Owen notices the looks that his brother gets from strangers. “When people see kids with disabilities their jaw drops when they don’t understand. I want people to understand,” he says. “I want people to smile normally.”
Anyone who watches Owen’s film can’t help but smile. It invites viewers to share a day of his life with a KCNQ2 sibling. While Rhys’s challenges are apparent, the film celebrates Rhys and radiates the love between brothers with tenderness and humor.
That’s exactly what the film festival is looking to accomplish. “Holland Bloorview Kids Rehabilitation Hospital is excited to partner with TIFF Kids International Film Festival this year to present our fifth annual filmpossible award, which recognizes young filmmakers who bring visibility to disability,” says Wong. “All of the filmpossible finalists this year did an amazing job giving us a window into their lives and helping us experience what they see and hear and feel every day.

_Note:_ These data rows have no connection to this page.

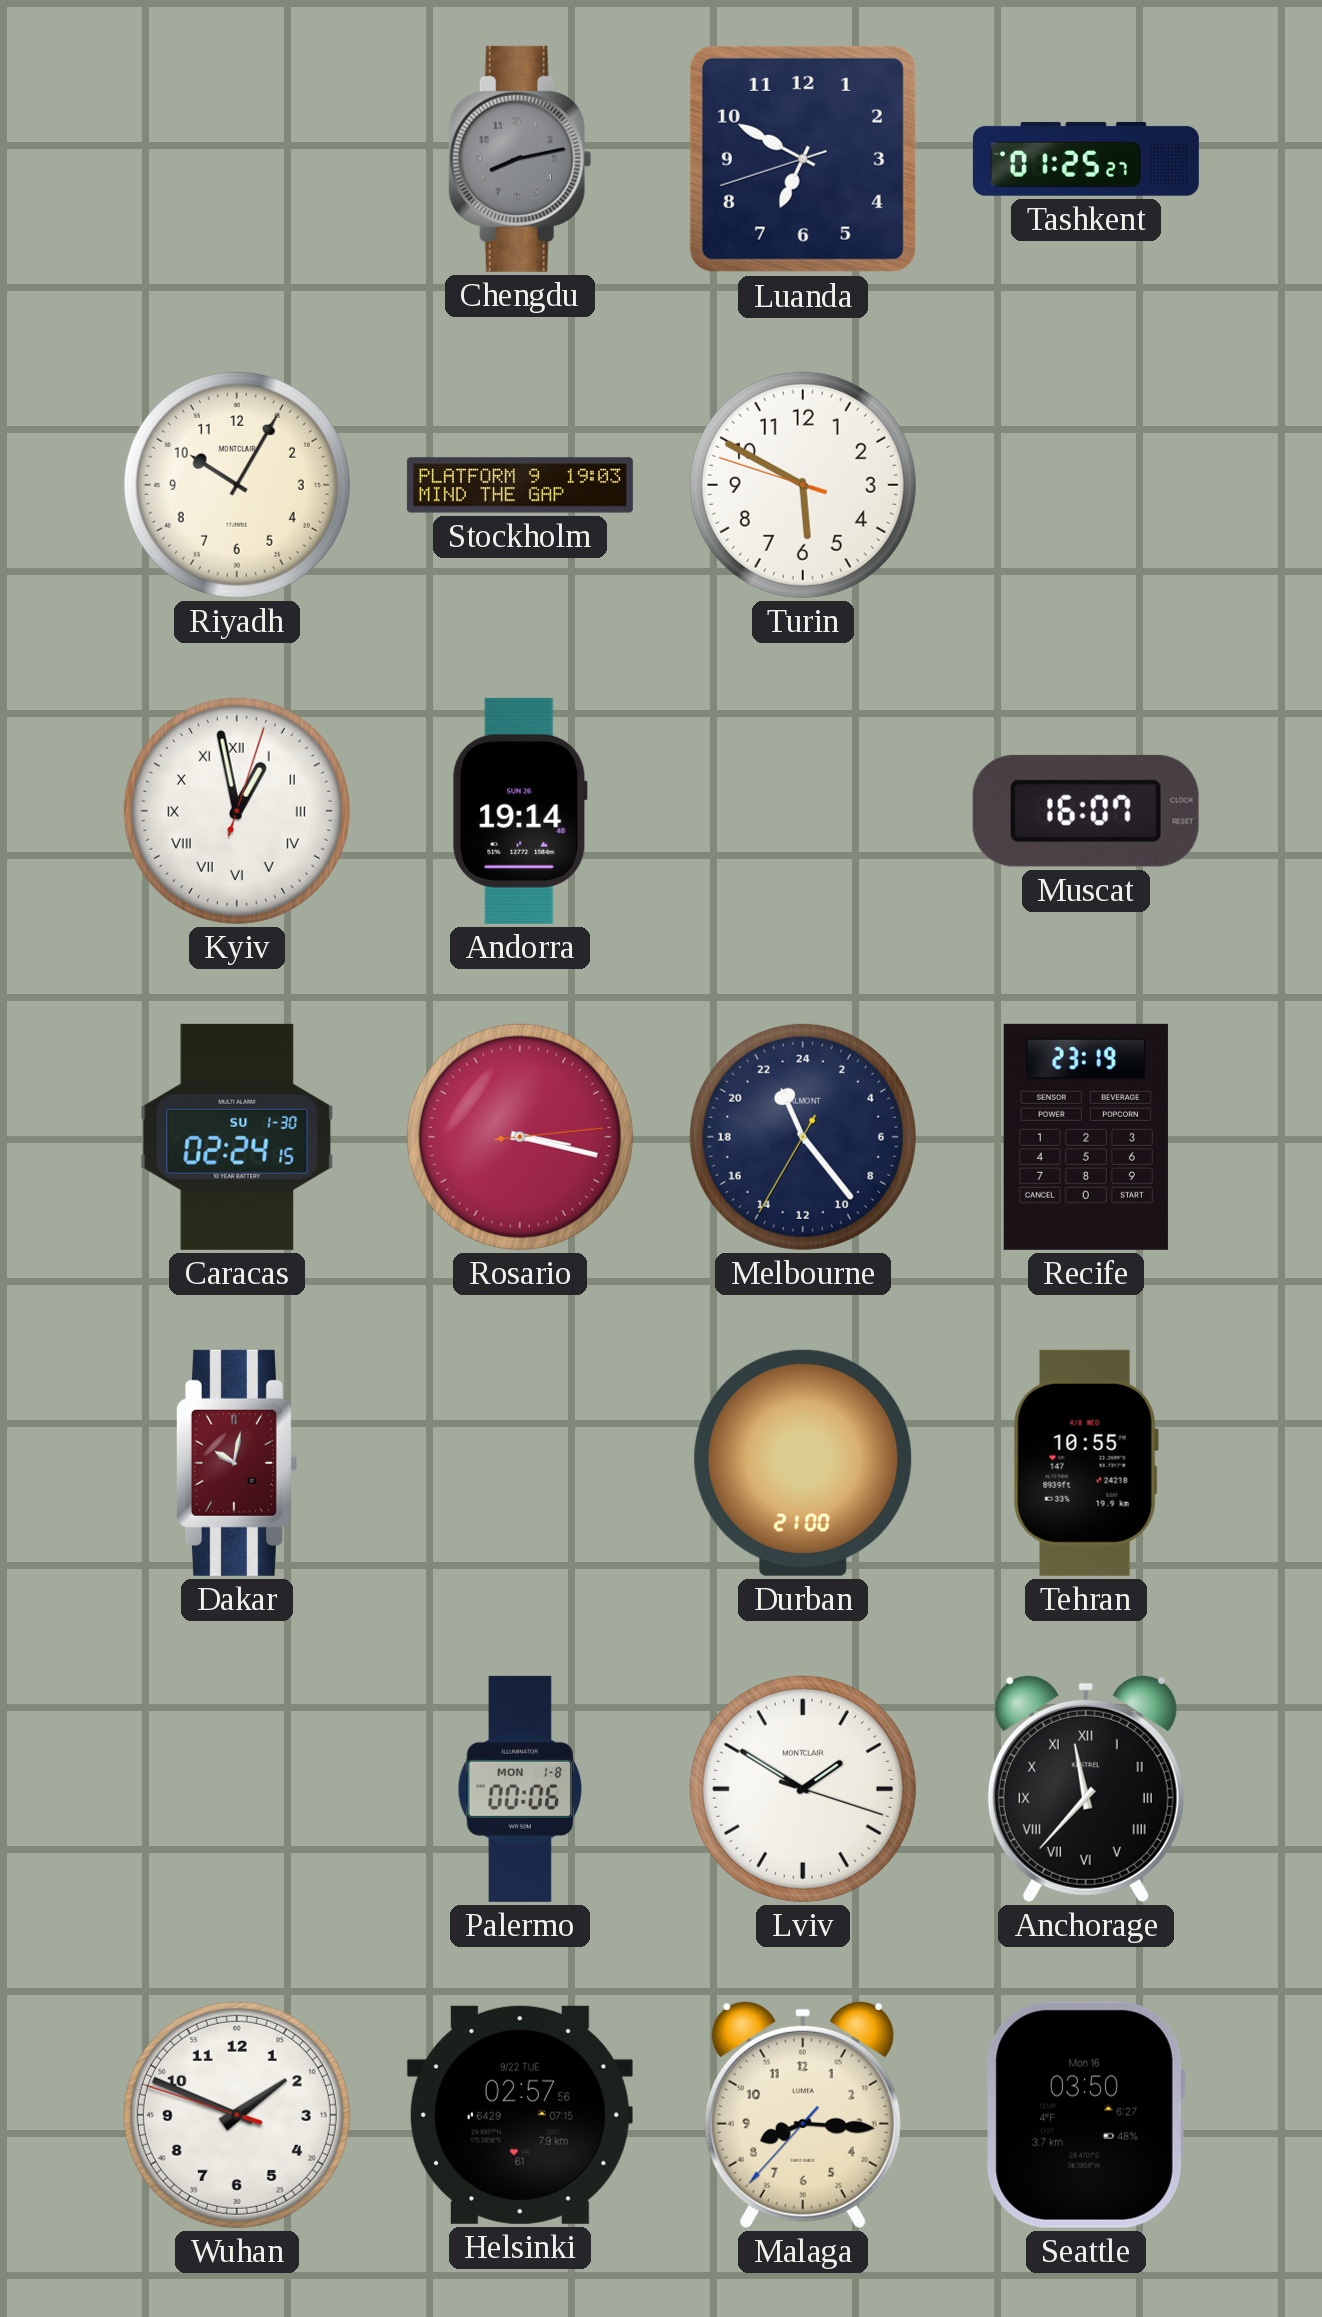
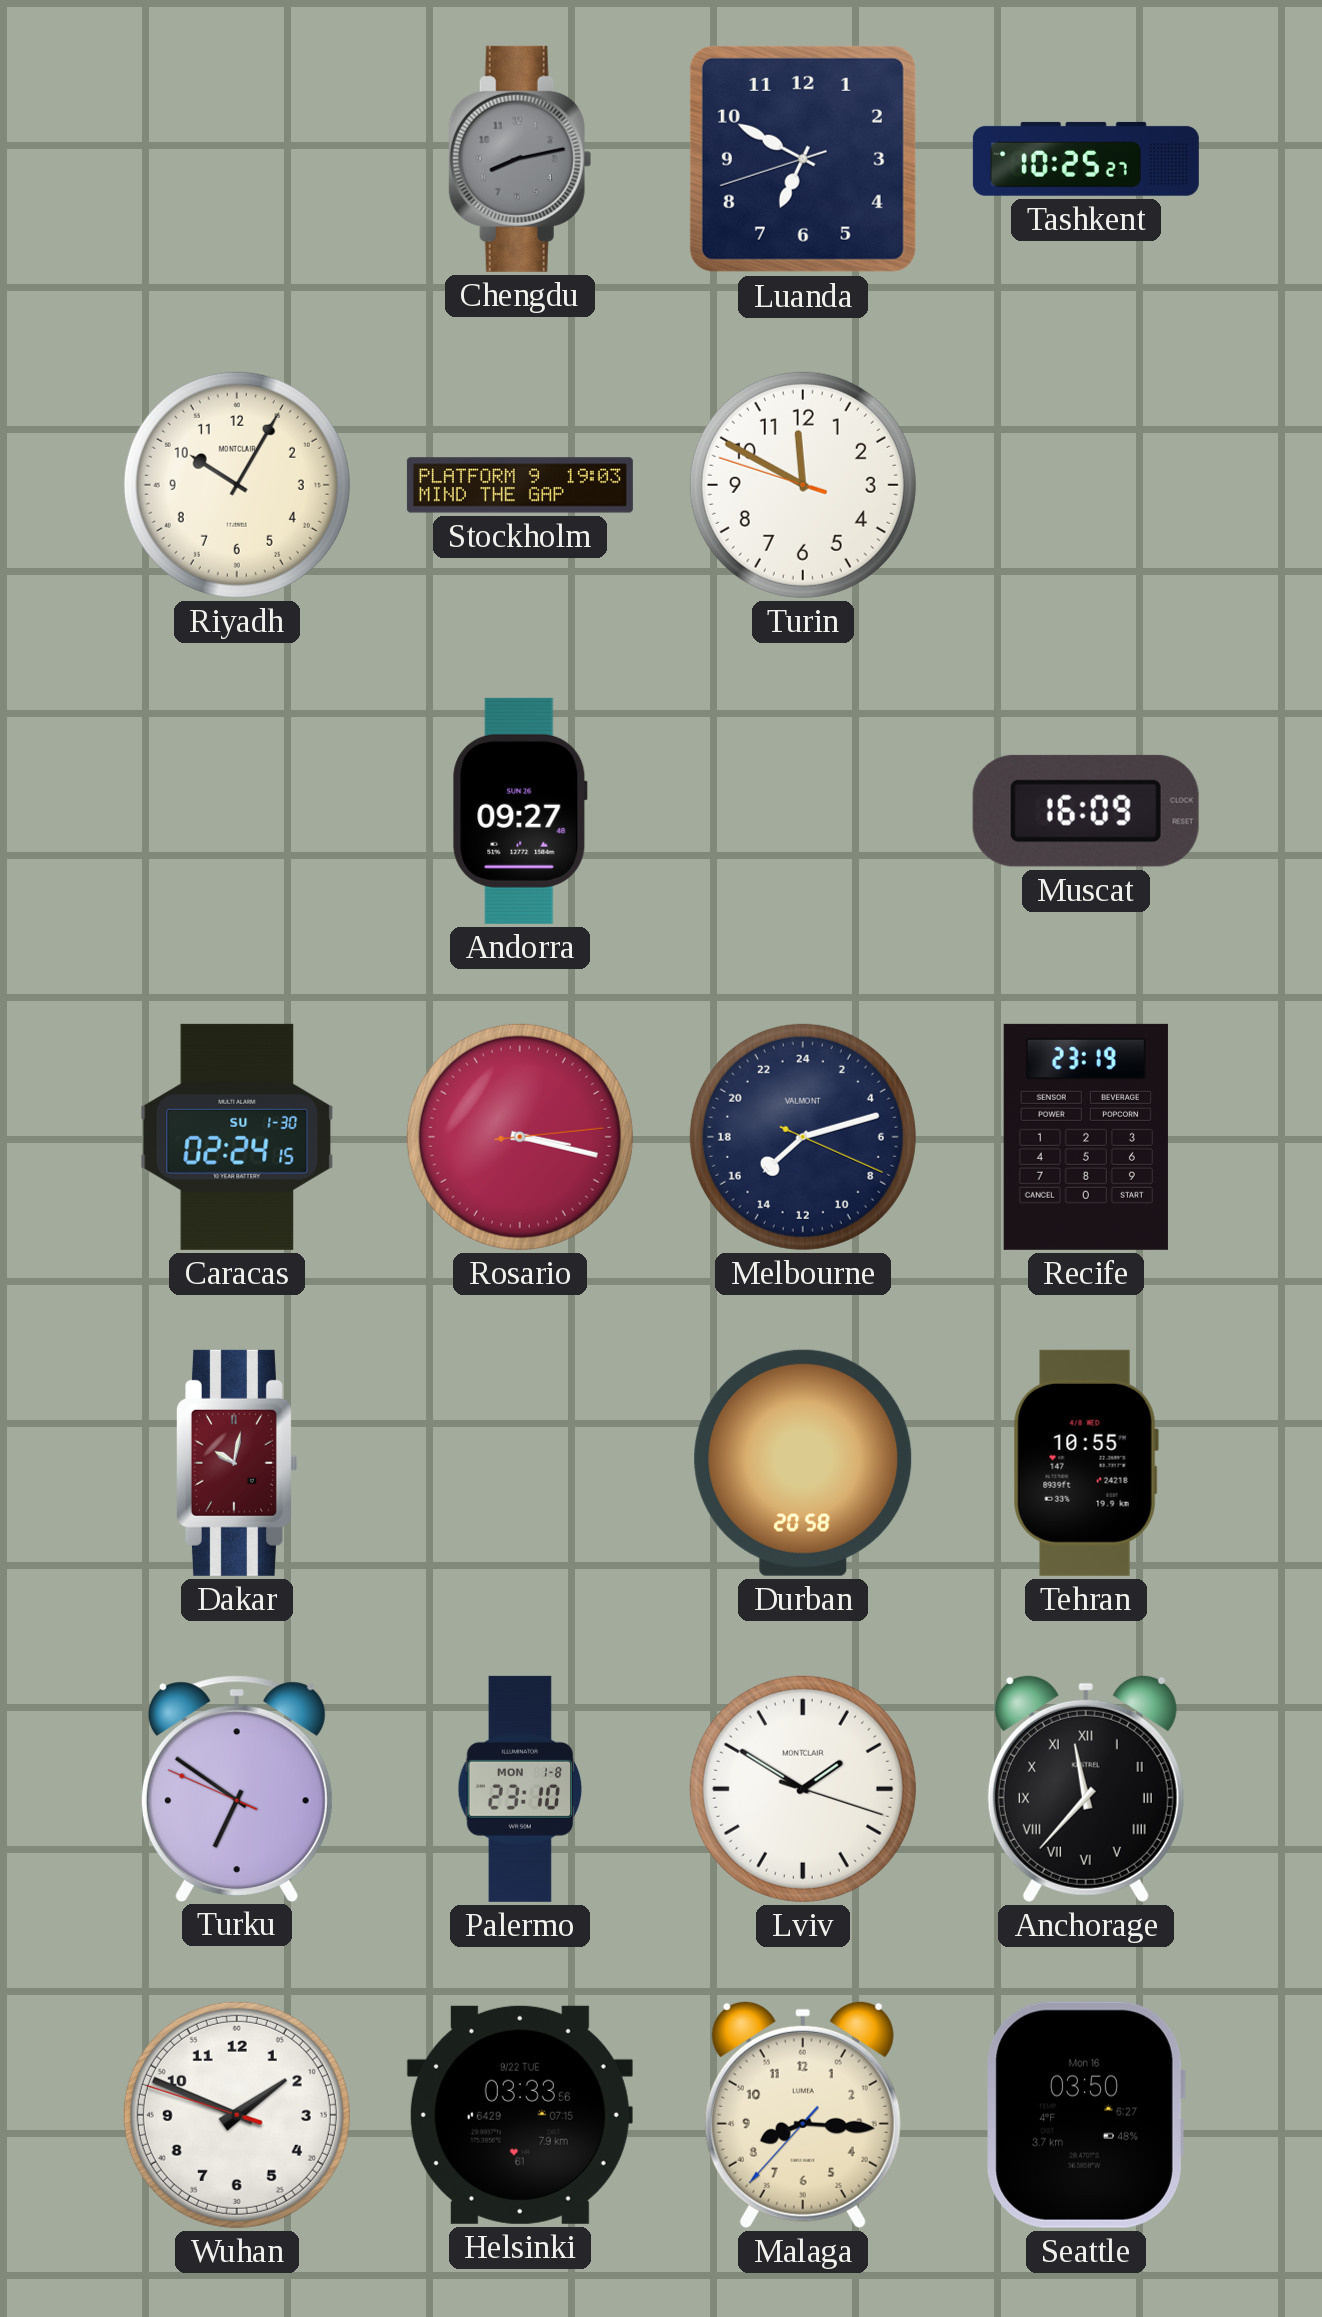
Tashkent: 01:25 -> 10:25
Turin: 5:49 -> 11:49
Kyiv: 12:58 -> none
Andorra: 19:14 -> 09:27
Muscat: 16:07 -> 16:09
Melbourne: 22:23 -> 15:12
Durban: 21:00 -> 20:58
Turku: none -> 6:50
Palermo: 00:06 -> 23:10
Helsinki: 02:57 -> 03:33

By sharing their joys and struggles, these very talented young filmmakers are helping to break down stereotypes and encourage compassion and understanding.”
“I want people to feel—to know that these kids’ lives matter.”–O.M.
Perhaps Owen gets his eye for beautiful images from his mom, who had this to say about her boys:
“We believed at first Rhys was at first our little turtle, slow and steady and coming along. As he grew up he became our unicorn, even compared to his KCNQ2 friends he is so unique– no one has the same gene sequence as he. He is as special and beautiful as they come. Both of my boys make me proud every day because of the way they view life, not so much in the awards and milestones they achieve.”
Specialness of siblings
Owen believes that being Rhys’ sibling puts him in a unique position, in some ways closer to Rhys than anyone else. “Parents don’t understand as much as siblings do,” Owen says. “Siblings have a connection.” He explained that being Rhys’s brother means he naturally treats him as an equal.
Although he admits they don’t quite fight like brothers usually do (“the gene mutation sort of pauses that,” he explains), he knows that his brother is engaged with him and has opinions and preferences all his own. Owen says Rhys definitely “has something to say back!”
Wrestling with big questions
Owen faces down some profound questions when he thinks about his brother’s future. He understands that science takes time, maybe a long time, to come up with the kind of treatment that will help Rhys. He’s “not so happy” about that.